Amazon has been doing less and less user-generated features on its site. "So You'd Like To" and Listmania lists are gone, and the forums are a hollow shell of what they once were. Most of the community-oriented features for books are on the Goodreads site.

You might try archive.org or the WABAC site to find the lists again. This site and the Amazon Classical forums may have some similar lists in their history, or you can just ask the question again and get new responses.


----------



## arpeggio (Oct 4, 2012)

bharbeke said:


> Amazon has been doing less and less user-generated features on its site. "So You'd Like To" and Listmania lists are gone, and the forums are a hollow shell of what they once were. Most of the community-oriented features for books are on the Goodreads site.
> 
> You might try archive.org or the WABAC site to find the lists again. This site and the Amazon Classical forums may have some similar lists in their history, or you can just ask the question again and get new responses.

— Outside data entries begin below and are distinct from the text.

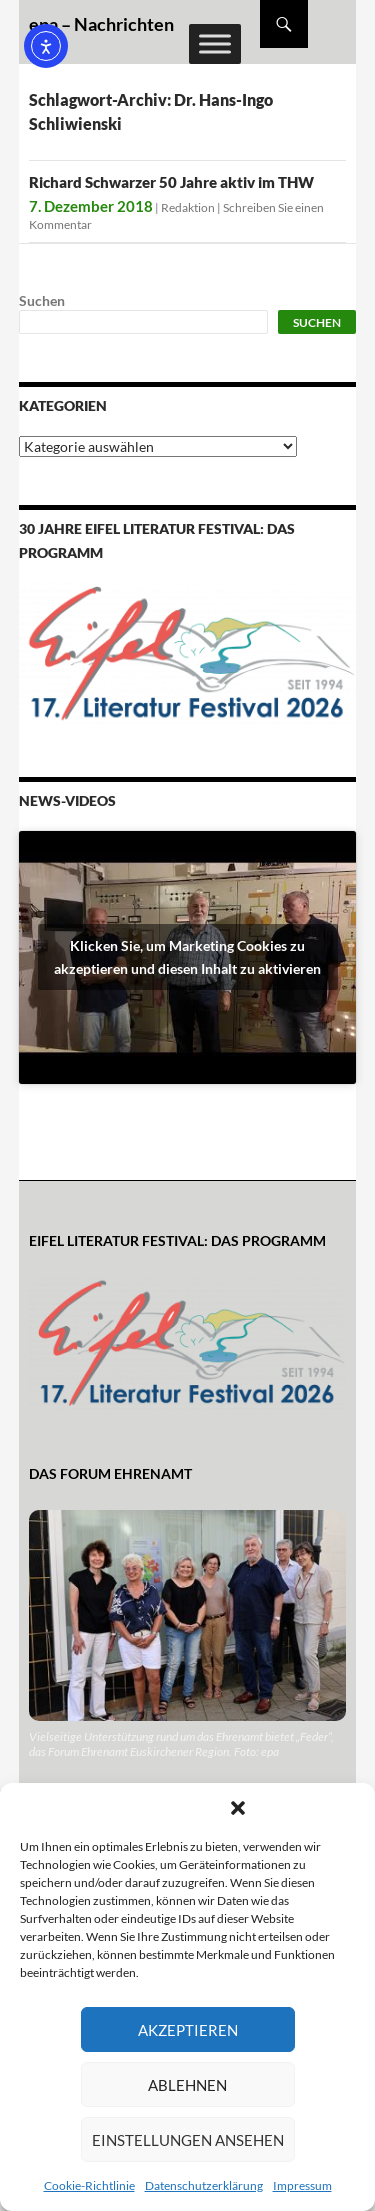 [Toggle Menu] (215, 43)
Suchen (42, 300)
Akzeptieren (188, 2030)
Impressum (302, 2185)
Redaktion (188, 207)
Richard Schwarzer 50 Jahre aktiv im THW (171, 182)
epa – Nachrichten (101, 24)
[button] (238, 1808)
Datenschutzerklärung (204, 2185)
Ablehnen (187, 2085)
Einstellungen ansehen (188, 2140)
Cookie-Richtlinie (89, 2185) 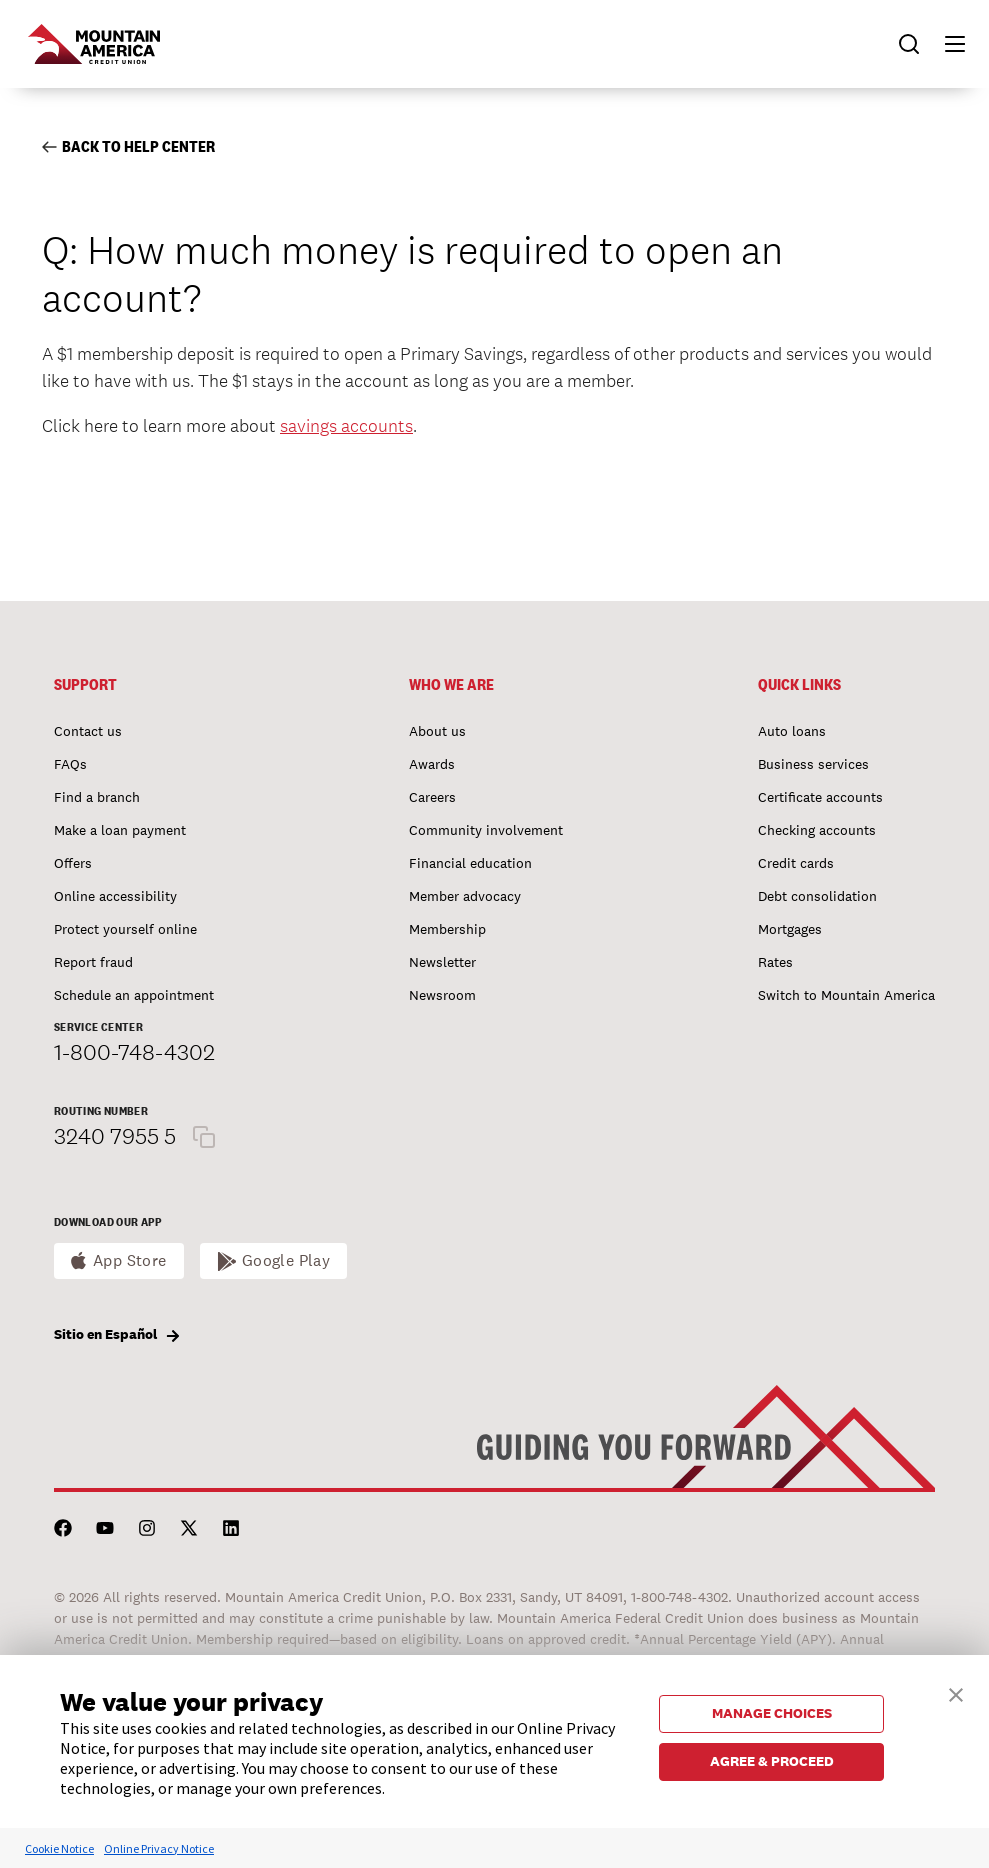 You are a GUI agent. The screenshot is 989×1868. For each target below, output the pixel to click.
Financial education (470, 863)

Checked out archive.org. Great site. Added to favorites. Thanks.


----------



## Steve Wright (Mar 13, 2015)

Thanks bharbeke, that is indeed very helpful. 
I have tried pasting the old url (www.amazon.com/gp/richpub/syltguides/fullview/R1L1EGKNY1ZC8X/ref=cm_pdp_sylt_title_2) into archive.org but, strangely enough (or not), it won't find it for me as it tells me the link is still live. 
I assume Amazon have simply removed the page (why?) and left the url live, so it can now be found neither in the present-day web ('cos not there) or on an archive site ('cos not strictly disappeared).
Bit frustrating. If anyone still has that Beethoven symphs list compiled by TC members, do let me know. I know there are LOTS of Beethoven symphonies threads on here and I will reread them, but I am a sucker for a nice list - and that one had lots of illuminating comments.
Thanks all,
Steve


----------



## elgar's ghost (Aug 8, 2010)

Typical Amazon, if you ask me - removing at least one of the more useful member-oriented features but still happy to overload their pages with annoying promotions, equally annoying (if financially expedient) ads and features of dubious relevance such as 'Your recently viewed items and recommendations'.


----------



## SixFootScowl (Oct 17, 2011)

Steve Wright said:


> ...seem to have disappeared, or at least I can't find them.
> Great shame as I found them very entertaining and instructive, e.g. the Beethoven symphony cycle list, produced I think by TC members, ditto one on LvB's string quartets? There was a great Schubert cycles one too (not as far as I know a TC effort) and countless others.
> Anyone know where to find the guides now, and/or anyone (KenOC?) still have that excellent LvB symphonies list to hand?
> Thanks!


A shame. I had three such Beethoven symphony cycle comparison lists including KenOC's in bookmarks. All are gone. I used them a lot when I was selecting cycles to add to my collection. I also found some other stuff and there remains only one that still exists on Amazon, but it is pretty limited, the comments being too brief:
http://www.amazon.com/Beethoven-Complete-Symphony-Sets/lm/R36S8ZE121XIL1/ref=cm_lmt_fvsy_f_2_rysdsi0


----------